Until now the biggest danger in taking a Gondola in Venice, apart from looking faintly ridiculous, was the potential damage to your wallet. But that all changed earlier this month following a deadly collision near the lagoon city’s Grand Canal.
In retrospect it seemed like an accident waiting to happen: on 17 August, a crash between a gondola and a water-taxi in Venice’s ever more crowded canals claimed the life of a tourist.
Congestion near the famous Rialto Bridge was named as a factor behind the accident that killed Joachim Vogel, a 50-year-old German.
Venice’s mayor said this week that the city was looking at ways to limit traffic and possibly widening particularly narrow passageways – including those where the recent accident took place – to boost safety.
There may also need to be further changes. Blood and urine tests on the gondolier, Stefano Pizzaggia, suggested that he was under the influence of cocaine and hashish at the time.The Ansa news agency reports that Pizzaggia may now face involuntary manslaughter charges. In addition to killing Mr Vogel, he threw his wife and three children into the water.

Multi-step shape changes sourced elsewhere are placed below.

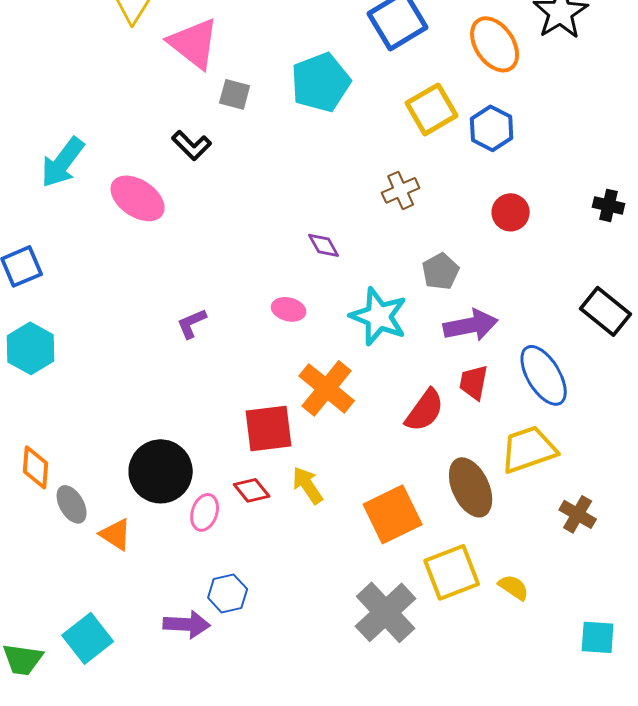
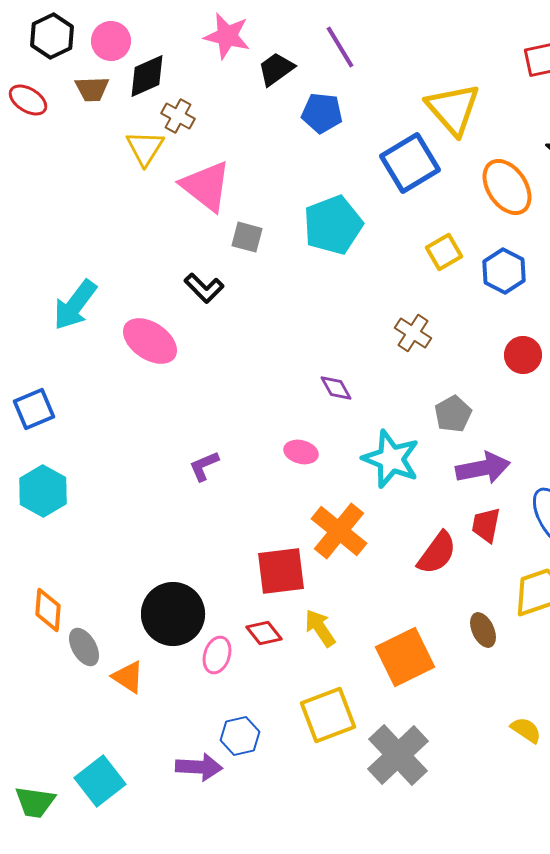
yellow square: (432, 109) -> (444, 252), size x0.7
brown cross: (401, 190) -> (413, 333), turned -33
brown ellipse: (471, 487) -> (483, 630), size x0.6
yellow square: (452, 572) -> (328, 715), moved

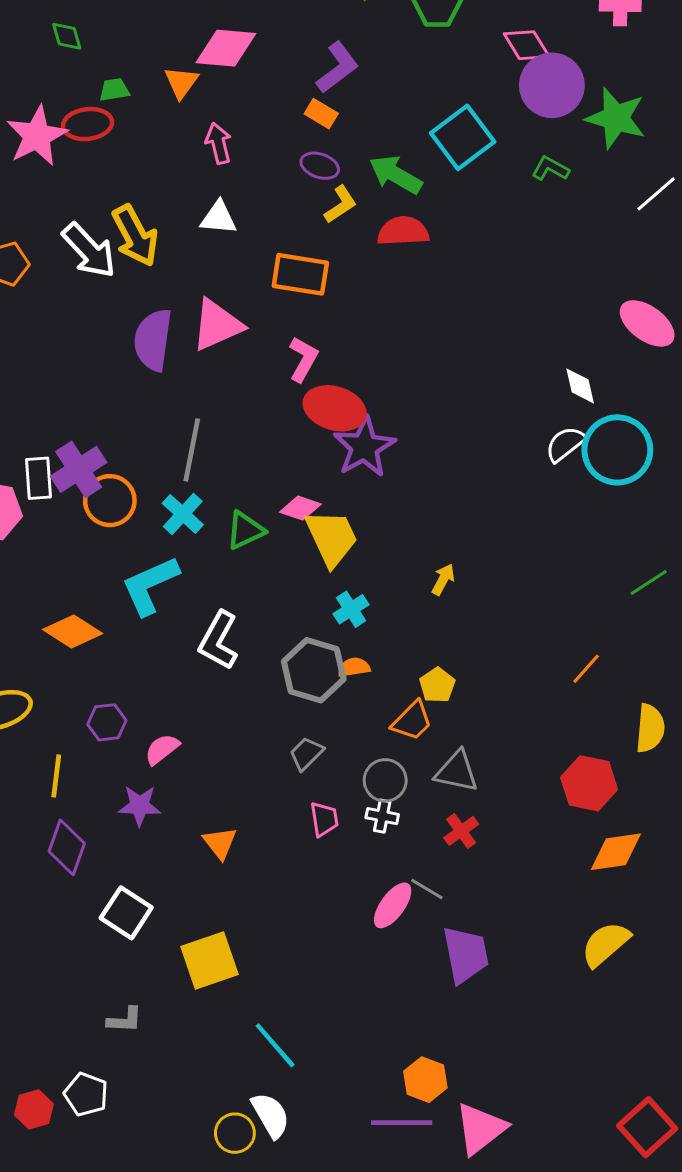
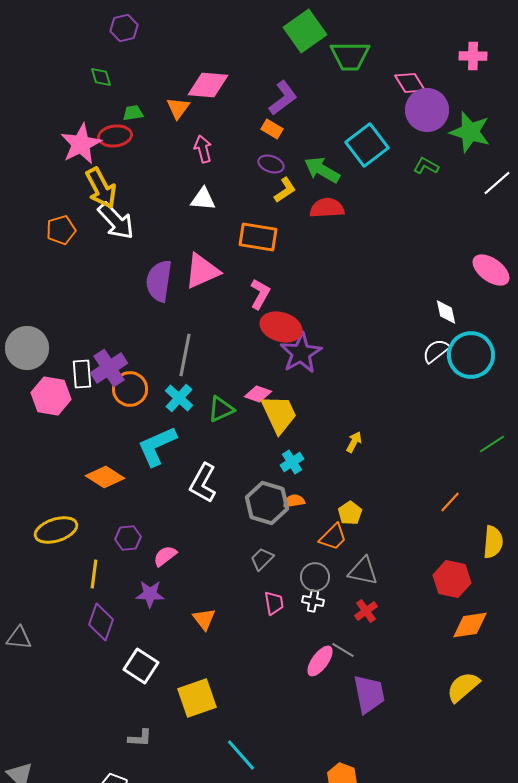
yellow arrow: (135, 236) -> (101, 188), moved

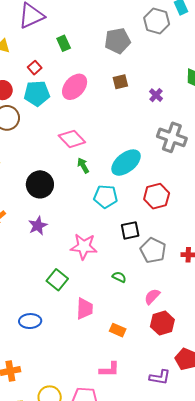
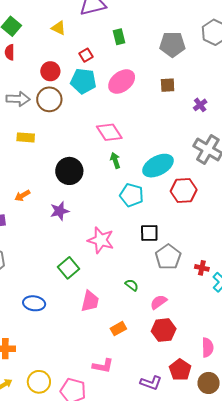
red hexagon: (157, 196) -> (184, 190), moved
green semicircle: (119, 277) -> (132, 285), moved
orange rectangle: (118, 330) -> (118, 329), turned -63

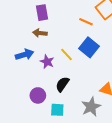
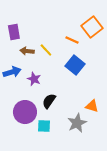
purple rectangle: (42, 13) -> (14, 32), moved
yellow line: (67, 55) -> (46, 50), moved
purple circle: (38, 95) -> (25, 112), size x1.5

Gondoliers set up a makeshift memorial to the father and tied black ribbons to their boats in his memory, but they will need to do more than that to restore tourists’ confidence.
Last month, the gondoliers’ association considered the idea of regular drug and alcohol testing after a video posted on YouTube showed a group of gondoliers allegedly forcing an aspiring assistant to strip off and swim in a canal, as part of an initiation ceremony.